Identified safe zones where several thousand people could gather include Blake and Macville parks in Mount Maunganui and yet-to-be-built vertical evacuation structures, such as earthen mounds, in Papamoa. Eight zones have been identified publicly and the other eight are yet to be confirmed.
Residents can expect to receive information about the new evacuation plan by mail next month.
"The flyer we produce in November will be the most important document we do . . . the maximum possible event is a 14m wave when it gets to the coast, based on a rupture of the Kermadec Trench," Mr Baunton told the Bay of Plenty Times Weekend.
Mayor Stuart Crosby said the council made the right decision not to use sirens until the national standard came out.
"Our focus is on inundation mapping and evacuation strategies. In terms of notifying, we intend to use a whole range of options that a pending tsunami is coming if we have time. I doubt very much we'll be installing sirens."
Mount Maunganui-Papamoa ward councillor Steve Morris campaigned on the siren issue and told the Bay of Plenty Times last year: "There should be a range of simple measures including sirens to follow."
But Cr Morris now said the priority was working out new evacuation routes and building foot bridges and other structures to help people reach higher ground, before si r ens were reconsidered.
"We're moving at l i ght speed compared to the previous council," he said. "Eight years under the previous council - they put in a foot bridge."
Cr Morris said once evacuation routes were in place next year, the council would consider an alert system.
"It's like if you have a fire, you need to unlock the fire exit, then look at sirens," he said.
Emergency earthworks, signage and bridges could cost $1.8 million over the next five years, he said. The council planned to have tsunami evacuation routes signposted for Tauranga, Mount Maunganui and Papamoa by May next year.
Mr Baunton says an emergency management workshop with the council recently produced, ". . . no feedback they wanted to pursue sirens any more".
Residents would instead be alerted to a tsunami by a variety of methods - including texts, emails, smart phone applications and media.
But a Bay of Plenty Civil Defence email and text test alert recently failed to reach everyone as planned. Some people got the message hours after it was sent; others didn't get it at all.
Papamoa East Evacuation and Road Safety group spokesman Paul Melhuish said his organisation did not have a view on sirens, but members did want signs and another road to flee on foot.

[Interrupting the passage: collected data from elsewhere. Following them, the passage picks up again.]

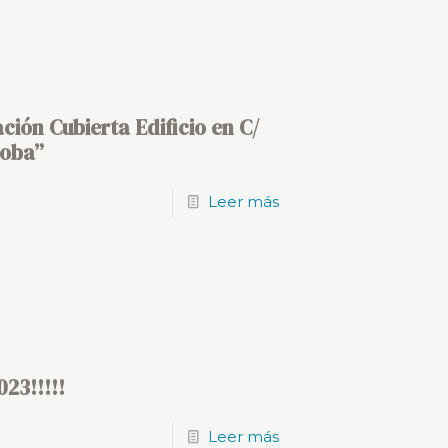
ación Cubierta Edificio en C/
doba”
Leer más
23!!!!!
Leer más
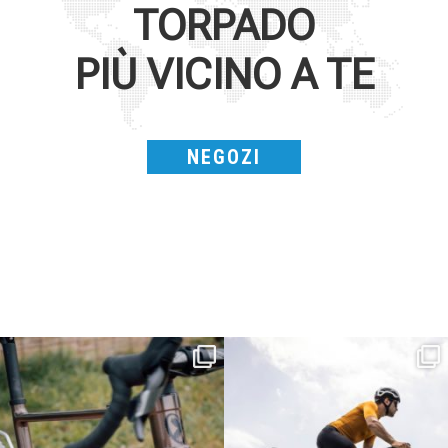
TORPADO
PIÙ VICINO A TE
NEGOZI
Kepler R è la gravel pensata per affrontare
Parte dalla strada, continua sulla ghiaia,
lunghe
...
non
...
26
0
23
2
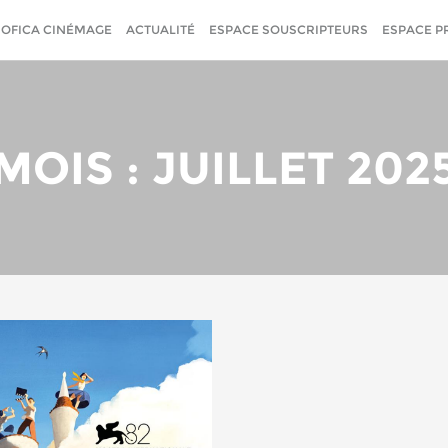
SOFICA CINÉMAGE
ACTUALITÉ
ESPACE SOUSCRIPTEURS
ESPACE P
MOIS : JUILLET 202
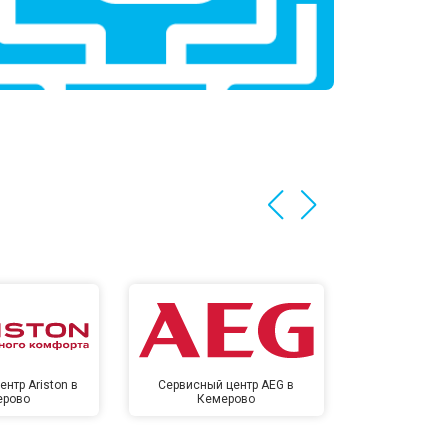
нтр Ariston в
Сервисный центр AEG в
Сервисный цен
ерово
Кемерово
Кем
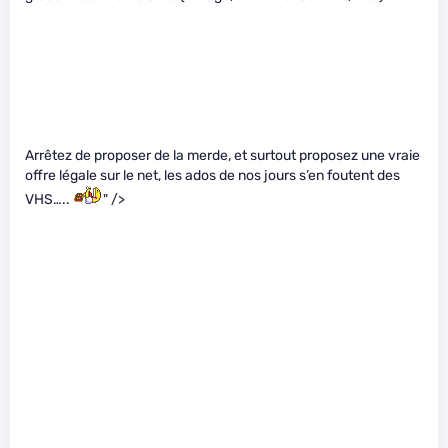
Arrêtez de proposer de la merde, et surtout proposez une vraie
offre légale sur le net, les ados de nos jours s’en foutent des
VHS…..
" />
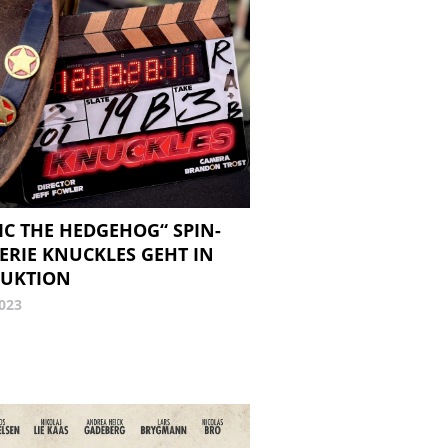
IC THE HEDGEHOG“ SPIN-
SERIE KNUCKLES GEHT IN
UKTION
2023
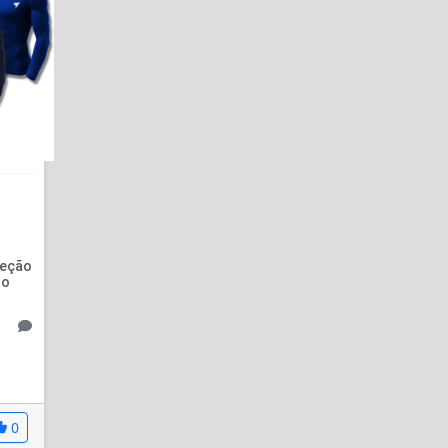
teção
do
0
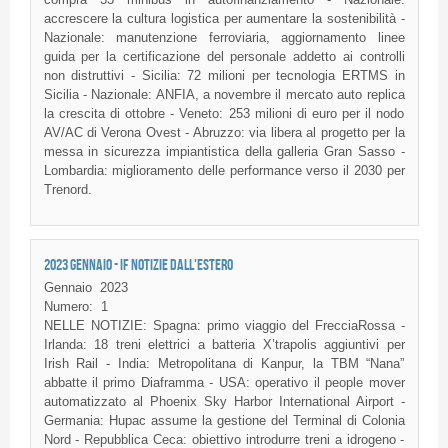
accrescere la cultura logistica per aumentare la sostenibilità -
Nazionale: manutenzione ferroviaria, aggiornamento linee
guida per la certificazione del personale addetto ai controlli
non distruttivi - Sicilia: 72 milioni per tecnologia ERTMS in
Sicilia - Nazionale: ANFIA, a novembre il mercato auto replica
la crescita di ottobre - Veneto: 253 milioni di euro per il nodo
AV/AC di Verona Ovest - Abruzzo: via libera al progetto per la
messa in sicurezza impiantistica della galleria Gran Sasso -
Lombardia: miglioramento delle performance verso il 2030 per
Trenord.
2023 GENNAIO - IF NOTIZIE DALL'ESTERO
Gennaio
2023
Numero:
1
NELLE NOTIZIE: Spagna: primo viaggio del FrecciaRossa -
Irlanda: 18 treni elettrici a batteria X’trapolis aggiuntivi per
Irish Rail - India: Metropolitana di Kanpur, la TBM “Nana”
abbatte il primo Diaframma - USA: operativo il people mover
automatizzato al Phoenix Sky Harbor International Airport -
Germania: Hupac assume la gestione del Terminal di Colonia
Nord - Repubblica Ceca: obiettivo introdurre treni a idrogeno -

"You need something wide, flat and smooth everyone's gonna get out on," he said.
Civil Defence rolled out new technical standards for tsunami sirens in July. The guide says sirens are just one component within a wider warning system and they "have a number of disadvantages". If used, the guidelines say they must be electronic.
Thames-Coromandel District recently tested mechanical sirens, which emergency planning manager Gary Talbot said failed to comply with ministry standards.
"What we can hope for and is currently being investigated is a national all-hazards warning system that accesses the multitude of social media devices we have available to us."
Emergency officials say it could take the Civil Defence Ministry more than an hour to activate a siren system following an earthquake.
The question remains, though, of what to do if a tsunami produces an earthquake people did not feel.
Age Concern Tauranga general manager Tanya Smith said everyone needed an evacuation plan and emergency supplies.